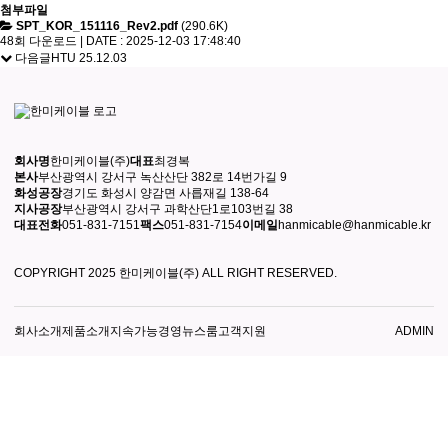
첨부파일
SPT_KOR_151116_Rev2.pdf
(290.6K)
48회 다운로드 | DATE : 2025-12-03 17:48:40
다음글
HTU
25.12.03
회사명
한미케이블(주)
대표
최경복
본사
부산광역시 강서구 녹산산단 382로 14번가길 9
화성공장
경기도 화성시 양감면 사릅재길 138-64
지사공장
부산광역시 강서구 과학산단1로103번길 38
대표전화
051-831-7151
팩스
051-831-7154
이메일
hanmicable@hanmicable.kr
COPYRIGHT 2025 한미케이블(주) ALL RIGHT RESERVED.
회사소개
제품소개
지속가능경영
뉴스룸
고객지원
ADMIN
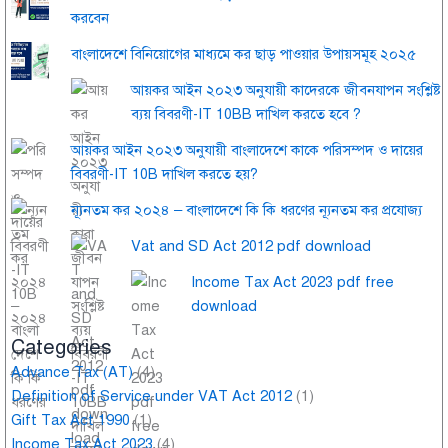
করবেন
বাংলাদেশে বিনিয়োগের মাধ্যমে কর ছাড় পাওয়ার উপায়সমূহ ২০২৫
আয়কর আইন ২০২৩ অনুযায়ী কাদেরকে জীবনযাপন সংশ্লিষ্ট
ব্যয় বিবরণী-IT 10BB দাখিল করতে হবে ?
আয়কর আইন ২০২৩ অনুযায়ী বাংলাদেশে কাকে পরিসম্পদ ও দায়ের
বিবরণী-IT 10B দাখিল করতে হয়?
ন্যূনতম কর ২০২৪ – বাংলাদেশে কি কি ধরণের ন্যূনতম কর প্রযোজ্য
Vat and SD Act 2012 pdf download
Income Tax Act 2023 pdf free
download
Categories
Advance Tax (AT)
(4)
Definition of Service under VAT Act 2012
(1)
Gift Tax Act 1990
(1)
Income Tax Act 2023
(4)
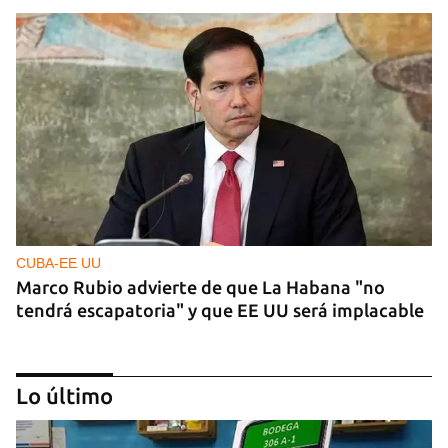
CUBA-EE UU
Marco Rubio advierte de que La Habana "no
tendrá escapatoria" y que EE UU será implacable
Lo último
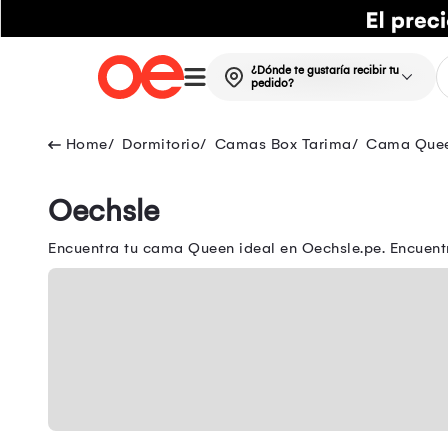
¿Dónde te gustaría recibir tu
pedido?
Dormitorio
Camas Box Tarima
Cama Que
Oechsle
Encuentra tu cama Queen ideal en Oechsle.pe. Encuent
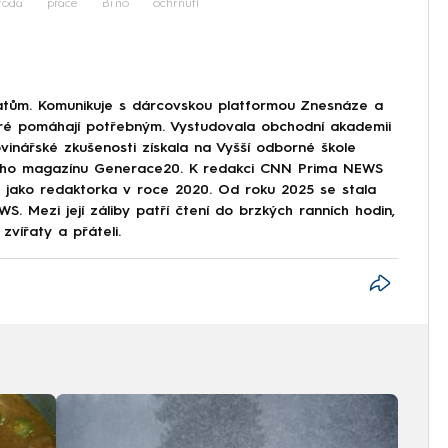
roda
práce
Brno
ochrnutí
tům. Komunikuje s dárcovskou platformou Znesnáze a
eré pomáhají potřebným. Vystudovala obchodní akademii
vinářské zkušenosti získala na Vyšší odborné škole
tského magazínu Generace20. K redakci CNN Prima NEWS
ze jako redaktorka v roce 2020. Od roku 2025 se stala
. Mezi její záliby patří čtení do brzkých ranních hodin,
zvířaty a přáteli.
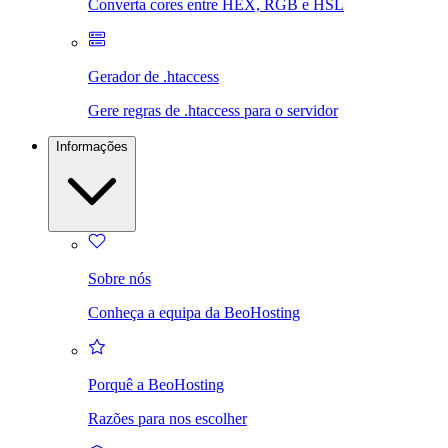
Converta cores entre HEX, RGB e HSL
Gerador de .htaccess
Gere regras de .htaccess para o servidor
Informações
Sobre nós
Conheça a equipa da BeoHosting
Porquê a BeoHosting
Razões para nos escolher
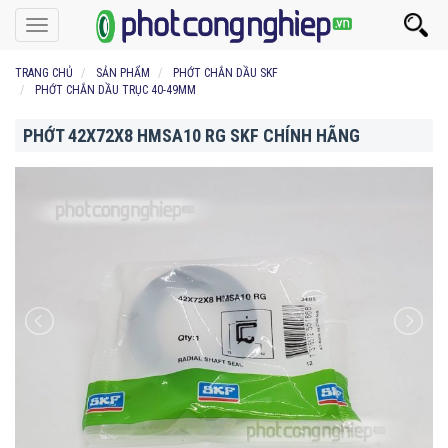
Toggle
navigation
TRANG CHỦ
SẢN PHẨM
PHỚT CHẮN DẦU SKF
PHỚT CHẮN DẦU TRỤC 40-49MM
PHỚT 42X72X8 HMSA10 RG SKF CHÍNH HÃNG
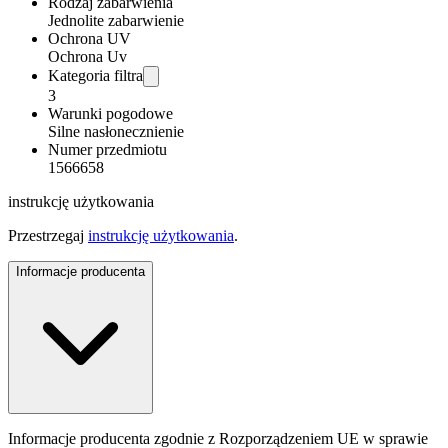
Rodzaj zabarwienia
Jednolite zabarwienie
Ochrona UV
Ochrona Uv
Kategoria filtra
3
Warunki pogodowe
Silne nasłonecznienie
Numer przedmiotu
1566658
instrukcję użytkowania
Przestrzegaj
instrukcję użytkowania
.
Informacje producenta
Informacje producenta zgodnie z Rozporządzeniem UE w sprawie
---
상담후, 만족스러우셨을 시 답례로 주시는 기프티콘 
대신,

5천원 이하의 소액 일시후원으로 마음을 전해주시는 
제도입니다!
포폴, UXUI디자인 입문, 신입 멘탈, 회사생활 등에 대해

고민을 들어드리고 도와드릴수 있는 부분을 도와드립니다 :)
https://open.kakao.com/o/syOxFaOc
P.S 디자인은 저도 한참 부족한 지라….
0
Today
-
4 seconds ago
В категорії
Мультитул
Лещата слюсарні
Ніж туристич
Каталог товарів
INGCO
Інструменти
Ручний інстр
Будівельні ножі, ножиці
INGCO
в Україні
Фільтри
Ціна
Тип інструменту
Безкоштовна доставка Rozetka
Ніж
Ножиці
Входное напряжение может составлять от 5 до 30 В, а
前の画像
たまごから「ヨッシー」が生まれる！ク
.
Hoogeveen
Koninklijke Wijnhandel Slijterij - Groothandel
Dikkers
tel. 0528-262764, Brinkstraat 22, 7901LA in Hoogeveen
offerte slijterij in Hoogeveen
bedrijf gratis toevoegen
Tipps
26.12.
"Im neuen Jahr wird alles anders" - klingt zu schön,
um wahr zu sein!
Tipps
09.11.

■ What you should do ■
Filter the data, keeping only the lines that contain "producenta".

■ Solution to the exercise ■
Informacje producenta
Informacje producenta zgodnie z Rozporządzeniem UE w sprawie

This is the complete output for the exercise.